Dois-je obligatoirement mettre ma villa dans le programme locatif ?

La plupart des contrats de résidences de marque à Bali imposent une participation au programme locatif de l'opérateur pendant une durée minimale (généralement 5 à 10 ans), avec des fenêtres d'usage propriétaire limitées (généralement 4 à 8 semaines par an). Certains autorisent l'opt-out mais facturent une charge de service plus élevée. Lisez attentivement le contrat de gestion locative avant de signer le SPA.

Les étrangers peuvent-ils acquérir des résidences de marque à Bali ?

Oui, via les mêmes structures juridiques que pour toute propriété balinaise : certificats Hak Pakai pour la détention individuelle, Hak Sewa (droit de bail enregistré sur un titre indonésien sous-jacent), ou détention économique via une PT PMA détentrice d'un SHGB. Le label branded ne modifie pas les options juridiques sous-jacentes. Le SPA devrait être revu par un notaris (notaire) indépendant du promoteur.

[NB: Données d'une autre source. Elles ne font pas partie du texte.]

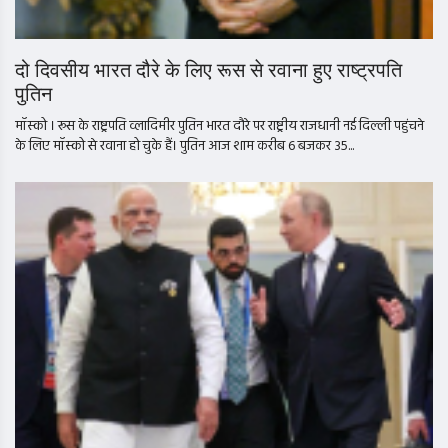
दो दिवसीय भारत दौरे के लिए रूस से रवाना हुए राष्ट्रपति
पुतिन
मॉस्को । रूस के राष्ट्रपति व्लादिमीर पुतिन भारत दौरे पर राष्ट्रीय राजधानी नई दिल्ली पहुंचने
के लिए मॉस्को से रवाना हो चुके हैं। पुतिन आज शाम करीब 6 बजकर 35...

Que se passe-t-il si la marque quitte le projet ?

La plupart des accords de licence comportent des dispositions de résiliation. Si l'opérateur sort pendant la période de licence pour des raisons qui lui sont imputables, il existe généralement des recours contractuels. Si la licence expire simplement (généralement entre l'année 20 et l'année 30), le promoteur peut renouveler avec le même opérateur, basculer vers une autre marque, ou dé-marquer. Les propriétaires d'unités sont généralement affectés sur la valeur de revente plutôt que sur le droit d'usage.

Combien faut-il de capital pour entrer sur le marché des résidences de marque à Bali ?

Les tickets d'entrée varient largement. Les formats branded plus petits (T2 ou studios) chez des opérateurs milieu de gamme peuvent démarrer autour de 600 000 à 900 000 USD. Six Senses Uluwatu Residences en T2 a historiquement été commercialisé à partir d'environ 1,25 M USD. Les villas branded ultra-luxe démarrent généralement à 2,5 M USD et grimpent à 8-15 M USD pour les formats plus grands en position prime falaise ou rivière.

La détention d'une résidence de marque est-elle traitée différemment au plan fiscal indonésien ?

La villa elle-même est imposée comme toute propriété indonésienne de valeur équivalente : Pajak Bumi dan Bangunan (PBB) annuel et Bea Perolehan Hak atas Tanah dan Bangunan (BPHTB) au transfert. Les flux d'honoraires opérateur et de revenus locatifs ont des implications fiscales tant en Indonésie que dans le pays de résidence. Sollicitez un conseil fiscal spécifique à votre situation de résidence avant signature.